About Pathalgadi Movement:

  • Pathalgadi’ literally means carving a stone — it is an ancient tradition in the tribal communities of Jharkhand.
  • Adivasis usually erected engraved stones to mark the birth or death of a person.
  • The practice took on a new meaning after tribal activists, former IAS officer B.D. Sharma (now deceased) and IPS officer Bandi Oraon, initiated the practice of erecting stones outside villages after the Panchayat (Extension of Scheduled Area) Act came into existence in 1996. 
  • That Act empowered the gram sabhas or panchayats to safeguard and preserve their traditions, community spaces and culture, and gave them the right to mandatory consultation in land acquisition.
  • The two civil servants got stones engraved with the provisions of the PESA Act to spread awareness among the tribals about their rights.
  • These green-painted stones are usually 15-feet long and 4-feet wide, and are found in four districts of Jharkhand, including Khunti, the birthplace of Adivasi icon Birsa Munda.
  •  The stones include excerpts from the PESA Act and the Fifth Schedule of the Constitution of India, which deals with the administration and control of ‘scheduled areas’ as well as of Scheduled Tribes residing in that area.
  • The stones signify self-rule by the local gram panchayat, declaring the village as sovereign territory and prohibiting the entry of outsiders into the village. 
  • The supporters of the movement also declare the gram sabha as the highest authority, and refuse to obey the state and central governments.
  • The current movement was against the proposed amendments to the Chotanagpur Tenancy (CNT) Act and Santhal Pargana Tenancy (SPT) Act in Jharkhand which were impairing tribal rights over their land.

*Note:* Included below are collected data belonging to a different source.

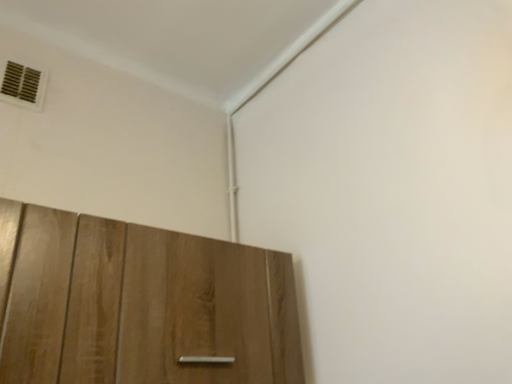 Question: Looking at their shapes, would you say wooden cabinet at lower left is wider or thinner than metallic vent at upper left?

Choices:
 (A) thin
 (B) wide

Answer: (B)

Question: Is wooden cabinet at lower left bigger or smaller than metallic vent at upper left?

Choices:
 (A) small
 (B) big

Answer: (B)

Question: From the image's perspective, relative to metallic vent at upper left, is wooden cabinet at lower left above or below?

Choices:
 (A) above
 (B) below

Answer: (B)

Question: Considering the relative positions of metallic vent at upper left and wooden cabinet at lower left in the image provided, is metallic vent at upper left to the left or to the right of wooden cabinet at lower left?

Choices:
 (A) left
 (B) right

Answer: (A)

Question: From a real-world perspective, relative to wooden cabinet at lower left, is metallic vent at upper left vertically above or below?

Choices:
 (A) above
 (B) below

Answer: (A)

Question: Considering their positions, is metallic vent at upper left located in front of or behind wooden cabinet at lower left?

Choices:
 (A) behind
 (B) front

Answer: (A)

Question: In terms of height, does metallic vent at upper left look taller or shorter compared to wooden cabinet at lower left?

Choices:
 (A) short
 (B) tall

Answer: (A)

Section 124A of Indian Penal Code:

  • It defines Sedition as an offence committed when "any person by words, either spoken or written, or by signs, or by visible representation, or otherwise, brings or attempts to bring into hatred or contempt, or excites or attempts to excite disaffection towards the government established by law in India".
  • Disaffection includes disloyalty and all feelings of enmity
  • However, comments without exciting or attempting to excite hatred, contempt or disaffection, will not constitute an offence under this section.
  • In 1962, the Supreme Court decided on the constitutionality of Section 124A in Kedar Nath Singh v State of Bihar.
    • It upheld the constitutionality of sedition, but limited its application to “acts involving intention or tendency to create disorder, or disturbance of law and order, or incitement to violence”.
    • It distinguished these from “very strong speech” or the use of “vigorous words” strongly critical of the government.
  • In 1995, the Supreme Court, in Balwant Singh v State of Punjab, held that mere sloganeering which evoked no public response did not amount to sedition.